Controlling tomatillo anthracnose

Similar to blight, once you have anthracnose, there isn’t much to do to stop it, but you can use the same preventive and mitigation measures used to control blight.

Just as with early or late blight, anthracnose can usually be prevented by not watering overhead, keeping your tomatillos mulched, spacing them enough to allow adequate air flow, and pruning any leaves touching the soil. You can also use the baking soda solution described above to prevent or slow down the spread of anthracnose on your plants.

Any leaves that look like they have anthracnose should be removed, as well as any fruit. If anthracnose spots are not severe on your tomatillos, you can safely slice off the affected parts and eat the rest of the fruit.

Do not compose the leaves or dead tomatillo plants that have been infected with anthracnose.

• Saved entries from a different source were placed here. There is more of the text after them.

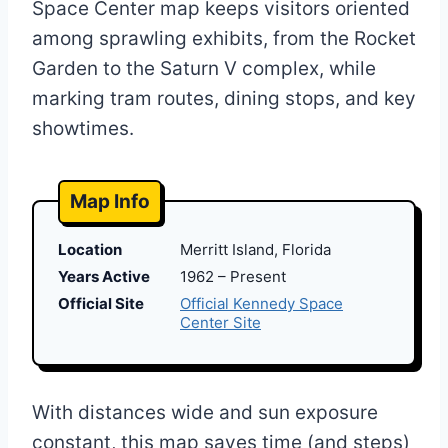
Space Center map keeps visitors oriented
among sprawling exhibits, from the Rocket
Garden to the Saturn V complex, while
marking tram routes, dining stops, and key
showtimes.
Map Info
Location
Merritt Island, Florida
Years Active
1962 – Present
Official Site
Official Kennedy Space
Center Site
With distances wide and sun exposure
constant, this map saves time (and steps)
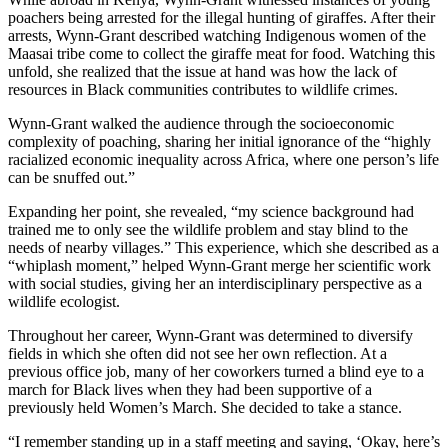
poachers being arrested for the illegal hunting of giraffes. After their
arrests, Wynn-Grant described watching Indigenous women of the
Maasai tribe come to collect the giraffe meat for food. Watching this
unfold, she realized that the issue at hand
was how the lack of
resources in Black communities contributes to wildlife crimes.
Wynn-Grant walked the audience through the socioeconomic
complexity of poaching, sharing her initial ignorance of the “highly
racialized economic inequality across Africa, where one person’s life
can be snuffed out.”
Expanding her point, she revealed, “my science background had
trained me to only see the wildlife problem and stay blind to the
needs of nearby villages.” This experience, which she described as a
“whiplash moment,” helped Wynn-Grant merge her scientific work
with social studies, giving her an interdisciplinary perspective as a
wildlife ecologist.
Throughout her career, Wynn-Grant was determined to diversify
fields in which she often did not see her own reflection. At a
previous office job, many of her coworkers turned a blind eye to a
march for Black lives when they had been supportive of a
previously held Women’s March. She decided to take a stance.
“I remember standing up in a staff meeting and saying, ‘Okay, here’s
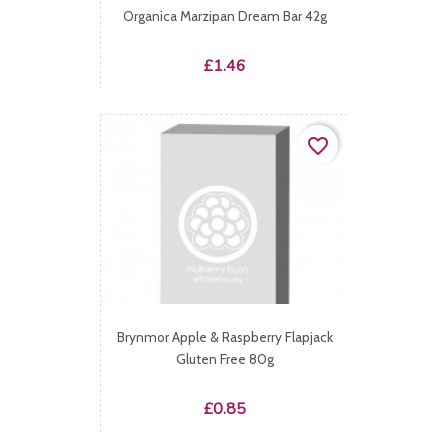
Organica Marzipan Dream Bar 42g
Price
£1.46
favorite_border
Brynmor Apple & Raspberry Flapjack
Gluten Free 80g
Price
£0.85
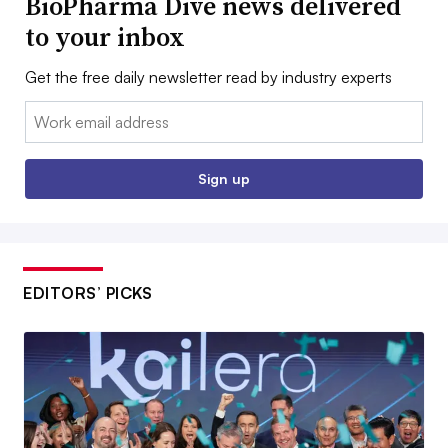
BioPharma Dive news delivered
to your inbox
Get the free daily newsletter read by industry experts
Email:
Sign up
EDITORS’ PICKS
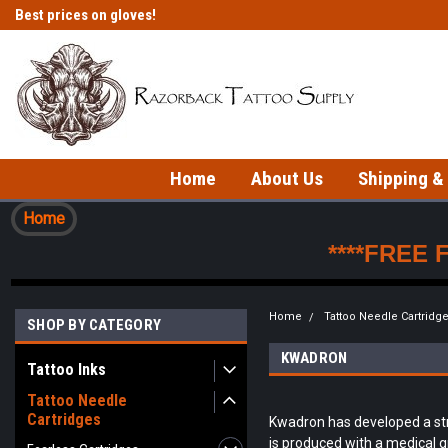
Best prices on gloves!
Fast shipping on in-stock items!
Home
About Us
Shipping &
Home
****FREE 
Home
Tattoo Needle Cartridg
SHOP BY CATEGORY
KWADRON
Tattoo Inks
Tattoo Needle
Cartridges
Kwadron has developed a stro
is produced with a medical gr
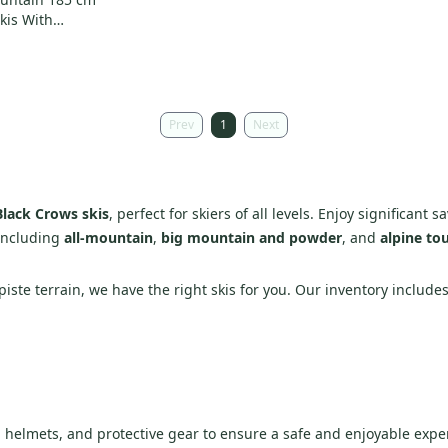
kis With
12 (Used)
Prev
1
Next
Black Crows skis
, perfect for skiers of all levels. Enjoy significant
 including
all-mountain
,
big mountain and powder
, and
alpine tou
piste terrain, we have the right skis for you. Our inventory includes
s, helmets, and protective gear to ensure a safe and enjoyable expe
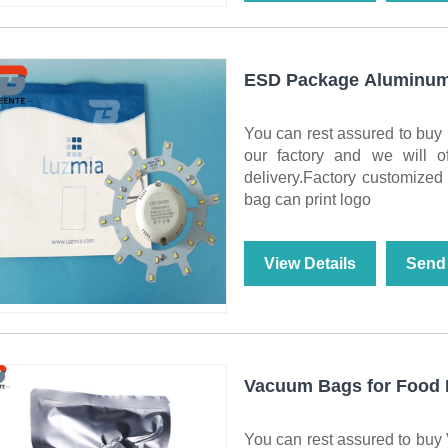
ESD Package Aluminum 
You can rest assured to bu
our factory and we will of
delivery.Factory customized a
bag can print logo
View Details
Send 
Vacuum Bags for Food 
You can rest assured to buy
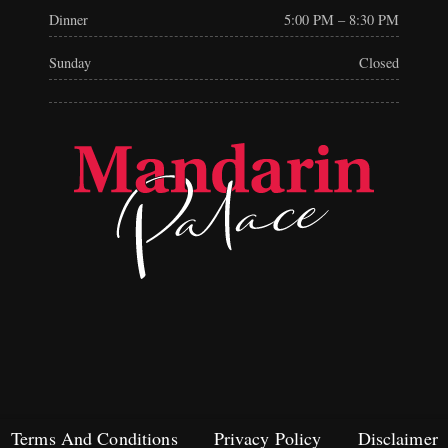
Dinner
5:00 PM – 8:30 PM
Sunday
Closed
Terms And Conditions
Privacy Policy
Disclaimer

Tobacco Mosaic Virus (TMV)

Tobacco Mosaic Virus is a plant virus that infects nightshades, especially tobacco. But tomatillo plants can sometimes get infected, especially if you have TMV in other parts of your garden.

The main symptoms of TMV are curled leaves with a mosaic pattern of yellow discoloration on the leaves between the leaf veins.

A related disease is called Tomato Mosaic Virus (ToMV) which has similar symptoms and should be treated similarly.

Controlling TMV in tomatillos

If you have identified that your tomatillos have TMV or ToMV, there is nothing you can do to stop it. TMV-infected plants must be thrown out or destroyed, and never composted. The virus can easily spread to other tomatillos or their nightshade relatives by touching the plants, so always wash your hands after handling infected plants.

If you’re a smoker, TMV can also be transmitted by handling cigarettes with tobacco that has been infected, so you should also wash your hands after smoking before handling the plants.

If you’ve confirmed that your tomatillos have been infected with TMV, it’s advised to not plant any nightshade (tomato, potato, pepper, groundcherry, tomatillo, eggplant) in the same bed for at least two years.


Other Tomatillo Problems

Stunted Growth

There are several reasons why your tomatillo plants are not growing. If you’ve just recently transplanted them, it’s possible that they are undergoing transplant shock, and will eventually start growing again.

If the roots have been damaged during transplanting, this could set back your tomatillo plants by a few weeks, but eventually they will recover.

Cold temperatures can stunt the growth of tomatillo seedlings. It’s recommended to transplant tomatillos after night temperatures stay above 50°F (10°C). As a rule of thumb, you can transplant your tomatillos the same time or after your tomatoes.

Blossom End Rot

Tomatillos which have a rotten part on the bottom (blossom end) of the fruit can be mistaken for a disease, but is often just blossom end rot.

The rest of the tomatillo is safe to eat; just cut off and discard the rotten bottom of the fruit.

Blossom end rot is caused either directly or indirectly by not enough calcium in the plant, which is important for fruit development. Even if your soil has enough calcium (which most soils do), this can still happen when the soil dries out too much, because plants cannot absorb nutrients from dry soil.

Blossom end rot can happen to many fruiting vegetables, but is more common when growing in containers. Containers, especially smaller ones, can dry out very easily, reducing calcium uptake and increasing your chance of blossom end rot.

Ensure your tomatillos don’t dry out by watering regularly (especially when growing in containers) and using mulch to decrease evaporation.

If your tomatillos are still experiencing blossom end rot, you may actually have a calcium deficiency in the soil. There are calcium fertilizers on the market you can add to your soil, but crushed egg shell is a tried-and-true, organic slow-release source of calcium.